▸ **About this task**
Below are some entries; reproduce them exactly and leave every picture out.

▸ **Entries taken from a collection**
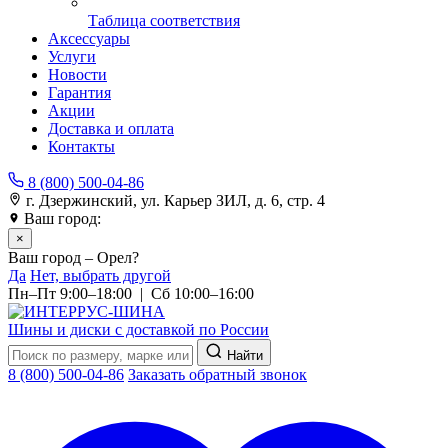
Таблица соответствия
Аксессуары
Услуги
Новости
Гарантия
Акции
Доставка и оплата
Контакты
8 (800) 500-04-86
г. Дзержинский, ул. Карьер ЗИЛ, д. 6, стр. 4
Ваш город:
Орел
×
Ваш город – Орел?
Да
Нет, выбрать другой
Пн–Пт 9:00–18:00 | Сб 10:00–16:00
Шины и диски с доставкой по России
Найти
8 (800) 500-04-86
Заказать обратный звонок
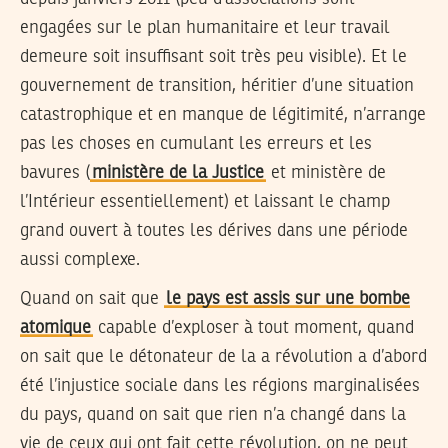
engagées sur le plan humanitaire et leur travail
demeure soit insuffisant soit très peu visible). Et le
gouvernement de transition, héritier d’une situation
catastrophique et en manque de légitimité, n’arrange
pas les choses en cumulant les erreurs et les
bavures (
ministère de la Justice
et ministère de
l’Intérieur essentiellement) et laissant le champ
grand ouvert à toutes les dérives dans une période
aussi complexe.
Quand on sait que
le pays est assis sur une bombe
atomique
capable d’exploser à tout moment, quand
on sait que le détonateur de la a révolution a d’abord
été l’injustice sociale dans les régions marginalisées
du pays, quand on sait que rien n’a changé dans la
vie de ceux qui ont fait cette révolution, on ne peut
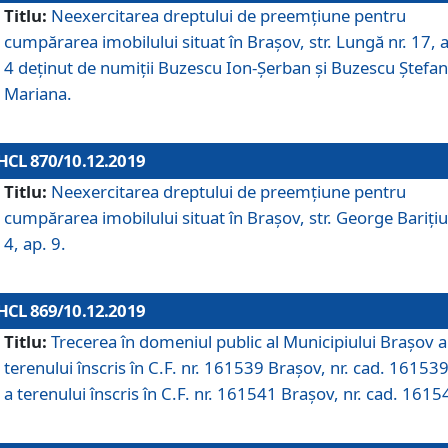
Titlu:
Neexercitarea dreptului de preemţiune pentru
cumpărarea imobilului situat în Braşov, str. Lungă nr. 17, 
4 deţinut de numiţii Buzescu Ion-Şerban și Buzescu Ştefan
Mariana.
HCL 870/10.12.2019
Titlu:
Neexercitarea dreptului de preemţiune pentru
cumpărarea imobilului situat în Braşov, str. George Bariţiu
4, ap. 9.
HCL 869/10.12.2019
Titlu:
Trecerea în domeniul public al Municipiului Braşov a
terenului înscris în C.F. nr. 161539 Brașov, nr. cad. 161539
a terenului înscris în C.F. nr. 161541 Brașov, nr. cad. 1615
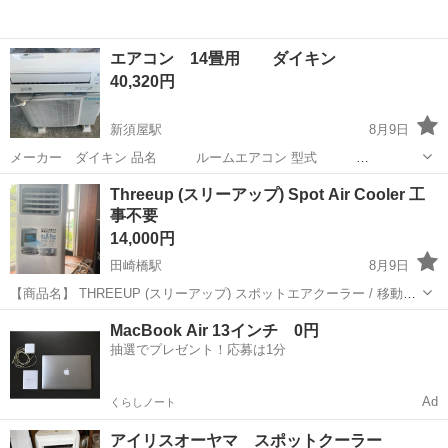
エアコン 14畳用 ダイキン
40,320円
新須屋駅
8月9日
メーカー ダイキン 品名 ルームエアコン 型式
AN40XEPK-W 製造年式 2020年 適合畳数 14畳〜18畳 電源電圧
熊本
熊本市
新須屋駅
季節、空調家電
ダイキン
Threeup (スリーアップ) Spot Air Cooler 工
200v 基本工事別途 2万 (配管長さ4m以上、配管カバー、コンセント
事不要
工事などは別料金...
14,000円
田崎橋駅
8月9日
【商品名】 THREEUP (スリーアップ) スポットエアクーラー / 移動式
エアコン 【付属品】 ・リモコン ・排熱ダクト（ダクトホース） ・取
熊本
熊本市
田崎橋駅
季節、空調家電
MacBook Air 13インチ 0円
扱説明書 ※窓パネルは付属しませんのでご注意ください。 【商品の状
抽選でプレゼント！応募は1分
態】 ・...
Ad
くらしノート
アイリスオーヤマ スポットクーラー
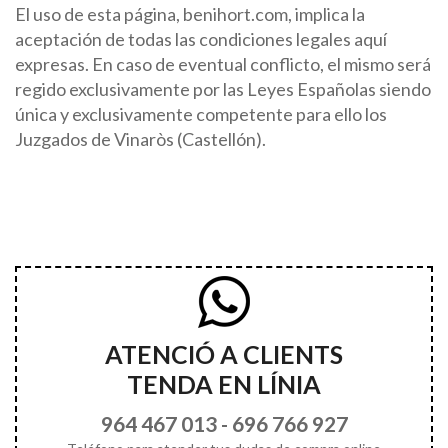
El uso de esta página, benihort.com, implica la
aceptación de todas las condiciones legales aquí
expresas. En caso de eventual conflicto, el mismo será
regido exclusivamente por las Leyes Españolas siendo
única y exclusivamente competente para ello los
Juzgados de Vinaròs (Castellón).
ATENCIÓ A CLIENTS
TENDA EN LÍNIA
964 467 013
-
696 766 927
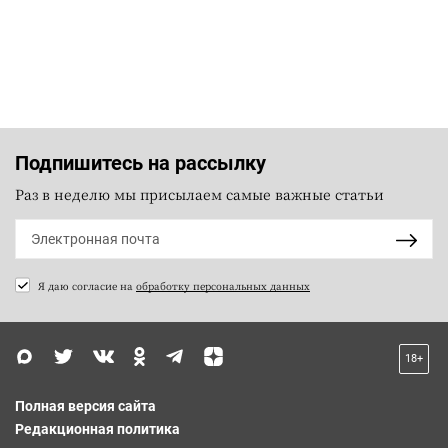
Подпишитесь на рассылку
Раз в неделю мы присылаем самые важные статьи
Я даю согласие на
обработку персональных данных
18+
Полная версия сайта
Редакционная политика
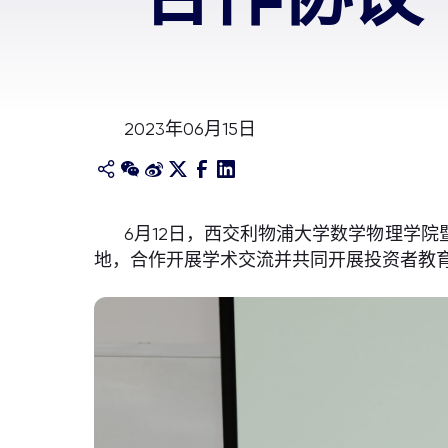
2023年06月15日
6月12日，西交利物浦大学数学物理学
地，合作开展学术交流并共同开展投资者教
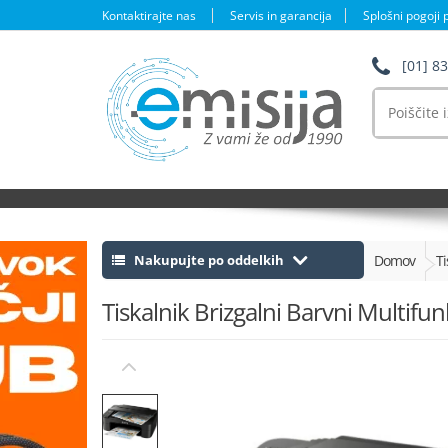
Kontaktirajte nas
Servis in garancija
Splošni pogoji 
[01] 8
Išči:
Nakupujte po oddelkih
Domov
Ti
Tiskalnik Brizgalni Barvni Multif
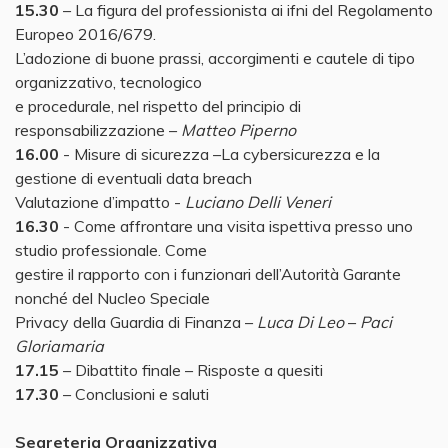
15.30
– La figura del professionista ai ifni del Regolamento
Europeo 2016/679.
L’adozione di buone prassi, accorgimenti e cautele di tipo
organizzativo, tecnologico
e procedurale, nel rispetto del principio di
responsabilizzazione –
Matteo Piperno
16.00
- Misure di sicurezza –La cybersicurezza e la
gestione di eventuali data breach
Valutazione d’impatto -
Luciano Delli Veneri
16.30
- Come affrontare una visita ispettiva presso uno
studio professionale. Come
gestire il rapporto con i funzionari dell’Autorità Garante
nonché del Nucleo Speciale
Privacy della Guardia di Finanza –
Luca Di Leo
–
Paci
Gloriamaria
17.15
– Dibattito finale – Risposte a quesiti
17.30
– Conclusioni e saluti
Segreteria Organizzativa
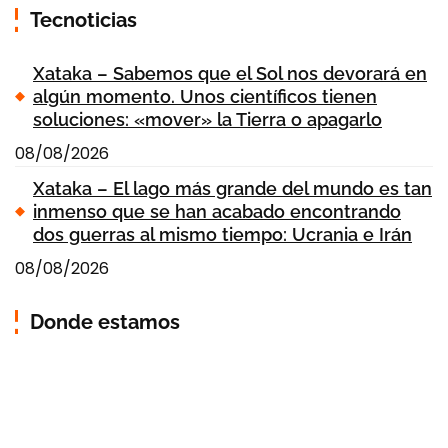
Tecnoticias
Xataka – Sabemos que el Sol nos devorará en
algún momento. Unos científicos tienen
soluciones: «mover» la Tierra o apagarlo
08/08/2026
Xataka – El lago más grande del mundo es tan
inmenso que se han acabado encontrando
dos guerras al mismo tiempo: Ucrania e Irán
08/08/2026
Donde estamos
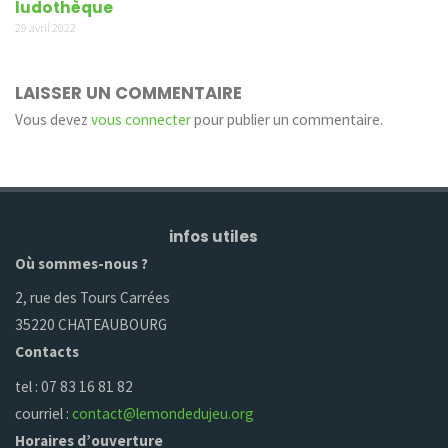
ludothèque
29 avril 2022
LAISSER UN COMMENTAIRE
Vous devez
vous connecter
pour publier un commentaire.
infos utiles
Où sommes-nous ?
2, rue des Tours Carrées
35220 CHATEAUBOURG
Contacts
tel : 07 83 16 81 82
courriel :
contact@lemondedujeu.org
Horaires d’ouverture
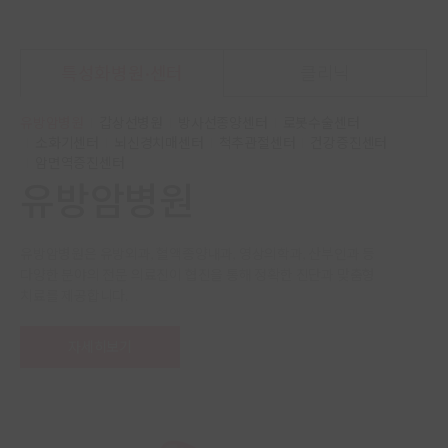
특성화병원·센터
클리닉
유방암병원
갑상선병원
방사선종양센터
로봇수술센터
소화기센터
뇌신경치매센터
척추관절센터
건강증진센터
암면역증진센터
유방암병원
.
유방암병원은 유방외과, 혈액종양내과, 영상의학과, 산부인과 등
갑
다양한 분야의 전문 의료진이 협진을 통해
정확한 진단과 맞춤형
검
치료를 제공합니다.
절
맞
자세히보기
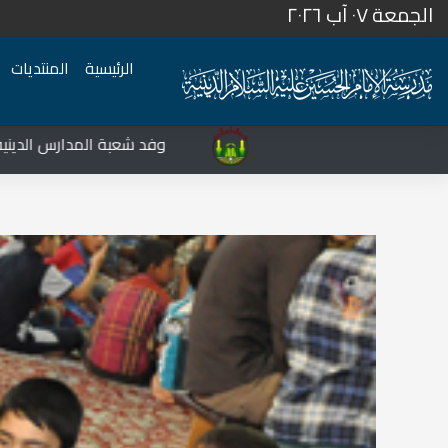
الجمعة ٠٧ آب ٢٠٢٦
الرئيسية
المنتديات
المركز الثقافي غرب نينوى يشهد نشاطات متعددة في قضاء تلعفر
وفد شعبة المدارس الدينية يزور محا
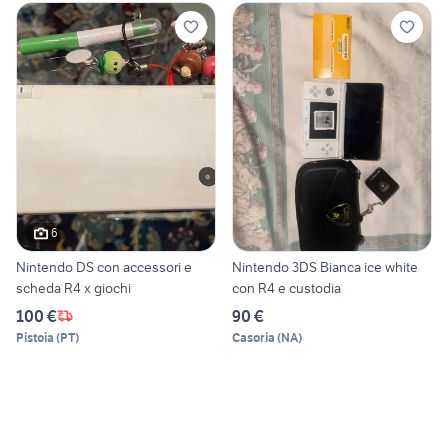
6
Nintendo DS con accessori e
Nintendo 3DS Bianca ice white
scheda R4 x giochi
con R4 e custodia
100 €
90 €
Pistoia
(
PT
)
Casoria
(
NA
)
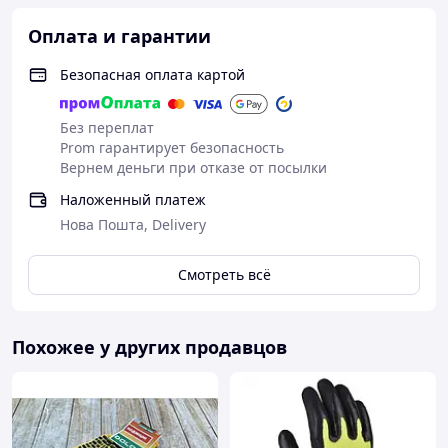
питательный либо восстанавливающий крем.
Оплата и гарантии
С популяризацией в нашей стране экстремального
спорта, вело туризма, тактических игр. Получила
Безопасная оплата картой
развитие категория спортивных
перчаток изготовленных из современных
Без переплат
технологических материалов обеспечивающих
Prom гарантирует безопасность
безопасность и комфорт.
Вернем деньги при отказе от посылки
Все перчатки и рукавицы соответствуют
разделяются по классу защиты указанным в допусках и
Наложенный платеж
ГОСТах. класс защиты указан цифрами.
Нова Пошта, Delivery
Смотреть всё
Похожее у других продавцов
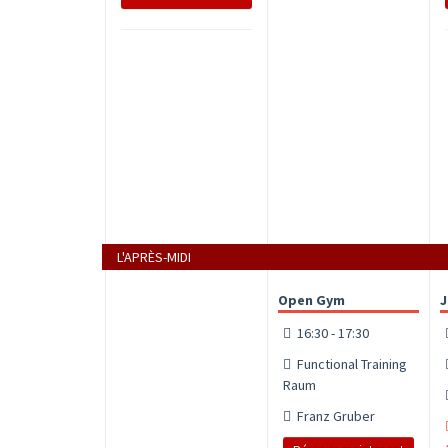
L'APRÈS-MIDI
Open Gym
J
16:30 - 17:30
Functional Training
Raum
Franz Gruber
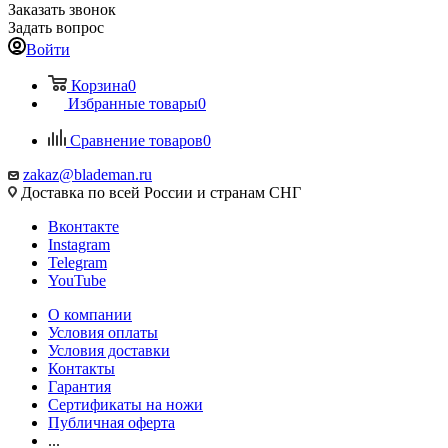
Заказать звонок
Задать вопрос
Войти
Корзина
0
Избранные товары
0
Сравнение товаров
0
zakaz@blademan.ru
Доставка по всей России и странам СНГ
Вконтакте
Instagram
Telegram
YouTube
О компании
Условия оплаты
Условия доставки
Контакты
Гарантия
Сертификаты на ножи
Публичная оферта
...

▸ **Written answer**
Таблица соответствия
Аксессуары
Услуги
Новости
Гарантия
Акции
Доставка и оплата
Контакты
8 (800) 500-04-86
г. Дзержинский, ул. Карьер ЗИЛ, д. 6, стр. 4
Ваш город:
Орел
×
Ваш город – Орел?
Да
Нет, выбрать другой
Пн–Пт 9:00–18:00 | Сб 10:00–16:00
Шины и диски с доставкой по России
Найти
8 (800) 500-04-86
Заказать обратный звонок
engagées sur le plan humanitaire et leur travail
demeure soit insuffisant soit très peu visible). Et le
gouvernement de transition, héritier d’une situation
catastrophique et en manque de légitimité, n’arrange
pas les choses en cumulant les erreurs et les
bavures (
ministère de la Justice
et ministère de
l’Intérieur essentiellement) et laissant le champ
grand ouvert à toutes les dérives dans une période
aussi complexe.
Quand on sait que
le pays est assis sur une bombe
atomique
capable d’exploser à tout moment, quand
on sait que le détonateur de la a révolution a d’abord
été l’injustice sociale dans les régions marginalisées
du pays, quand on sait que rien n’a changé dans la
vie de ceux qui ont fait cette révolution, on ne peut
Titlu:
Neexercitarea dreptului de preemţiune pentru
cumpărarea imobilului situat în Braşov, str. Lungă nr. 17, 
4 deţinut de numiţii Buzescu Ion-Şerban și Buzescu Ştefan
Mariana.
HCL 870/10.12.2019
Titlu:
Neexercitarea dreptului de preemţiune pentru
cumpărarea imobilului situat în Braşov, str. George Bariţiu
4, ap. 9.
HCL 869/10.12.2019
Titlu:
Trecerea în domeniul public al Municipiului Braşov a
terenului înscris în C.F. nr. 161539 Brașov, nr. cad. 161539
a terenului înscris în C.F. nr. 161541 Brașov, nr. cad. 1615
エアコン 14畳用 ダイキン
40,320円
新須屋駅
8月9日
メーカー ダイキン 品名 ルームエアコン 型式
AN40XEPK-W 製造年式 2020年 適合畳数 14畳〜18畳 電源電圧
熊本
熊本市
新須屋駅
季節、空調家電
ダイキン
Threeup (スリーアップ) Spot Air Cooler 工
200v 基本工事別途 2万 (配管長さ4m以上、配管カバー、コンセント
事不要
工事などは別料金...
14,000円
田崎橋駅
8月9日
【商品名】 THREEUP (スリーアップ) スポットエアクーラー / 移動式
エアコン 【付属品】 ・リモコン ・排熱ダクト（ダクトホース） ・取
熊本
熊本市
田崎橋駅
季節、空調家電
MacBook Air 13インチ 0円
扱説明書 ※窓パネルは付属しませんのでご注意ください。 【商品の状
抽選でプレゼント！応募は1分
態】 ・...
Ad
くらしノート
アイリスオーヤマ スポットクーラー
El uso de esta página, benihort.com, implica la
aceptación de todas las condiciones legales aquí
expresas. En caso de eventual conflicto, el mismo será
regido exclusivamente por las Leyes Españolas siendo
única y exclusivamente competente para ello los
Juzgados de Vinaròs (Castellón).
ATENCIÓ A CLIENTS
TENDA EN LÍNIA
964 467 013
-
696 766 927
Подпишитесь на рассылку
Раз в неделю мы присылаем самые важные статьи
Я даю согласие на
обработку персональных данных
18+
Полная версия сайта
Редакционная политика
2023年06月15日
6月12日，西交利物浦大学数学物理学
地，合作开展学术交流并共同开展投资者教
Kontaktirajte nas
Servis in garancija
Splošni pogoji 
[01] 8
Išči:
Nakupujte po oddelkih
Domov
Ti
Tiskalnik Brizgalni Barvni Multif
15.30
– La figura del professionista ai ifni del Regolamento
Europeo 2016/679.
L’adozione di buone prassi, accorgimenti e cautele di tipo
organizzativo, tecnologico
e procedurale, nel rispetto del principio di
responsabilizzazione –
Matteo Piperno
16.00
- Misure di sicurezza –La cybersicurezza e la
gestione di eventuali data breach
Valutazione d’impatto -
Luciano Delli Veneri
16.30
- Come affrontare una visita ispettiva presso uno
studio professionale. Come
gestire il rapporto con i funzionari dell’Autorità Garante
nonché del Nucleo Speciale
Privacy della Guardia di Finanza –
Luca Di Leo
–
Paci
Gloriamaria
17.15
– Dibattito finale – Risposte a quesiti
17.30
– Conclusioni e saluti
Segreteria Organizzativa
Tecnoticias
Xataka – Sabemos que el Sol nos devorará en
algún momento. Unos científicos tienen
soluciones: «mover» la Tierra o apagarlo
08/08/2026
Xataka – El lago más grande del mundo es tan
inmenso que se han acabado encontrando
dos guerras al mismo tiempo: Ucrania e Irán
08/08/2026
Donde estamos
ludothèque
29 avril 2022
LAISSER UN COMMENTAIRE
Vous devez
vous connecter
pour publier un commentaire.
infos utiles
Où sommes-nous ?
2, rue des Tours Carrées
35220 CHATEAUBOURG
Contacts
tel : 07 83 16 81 82
courriel :
contact@lemondedujeu.org
Horaires d’ouverture
특성화병원·센터
클리닉
유방암병원
갑상선병원
방사선종양센터
로봇수술센터
소화기센터
뇌신경치매센터
척추관절센터
건강증진센터
암면역증진센터
유방암병원
.
유방암병원은 유방외과, 혈액종양내과, 영상의학과, 산부인과 등
갑
다양한 분야의 전문 의료진이 협진을 통해
정확한 진단과 맞춤형
검
치료를 제공합니다.
절
맞
자세히보기
الجمعة ٠٧ آب ٢٠٢٦
الرئيسية
المنتديات
المركز الثقافي غرب نينوى يشهد نشاطات متعددة في قضاء تلعفر
وفد شعبة المدارس الدينية يزور محا
6
Nintendo DS con accessori e
Nintendo 3DS Bianca ice white
scheda R4 x giochi
con R4 e custodia
100 €
90 €
Pistoia
(
PT
)
Casoria
(
NA
)
питательный либо восстанавливающий крем.
Оплата и гарантии
С популяризацией в нашей стране экстремального
спорта, вело туризма, тактических игр. Получила
Безопасная оплата картой
развитие категория спортивных
перчаток изготовленных из современных
Без переплат
технологических материалов обеспечивающих
Prom гарантирует безопасность
безопасность и комфорт.
Вернем деньги при отказе от посылки
Все перчатки и рукавицы соответствуют
разделяются по классу защиты указанным в допусках и
Наложенный платеж
ГОСТах. класс защиты указан цифрами.
Нова Пошта, Delivery
Смотреть всё
Похожее у других продавцов
L'APRÈS-MIDI
Open Gym
J
16:30 - 17:30
Functional Training
Raum
Franz Gruber
Заказать звонок
Задать вопрос
Войти
Корзина
0
Избранные товары
0
Сравнение товаров
0
zakaz@blademan.ru
Доставка по всей России и странам СНГ
Вконтакте
Instagram
Telegram
YouTube
О компании
Условия оплаты
Условия доставки
Контакты
Гарантия
Сертификаты на ножи
Публичная оферта
...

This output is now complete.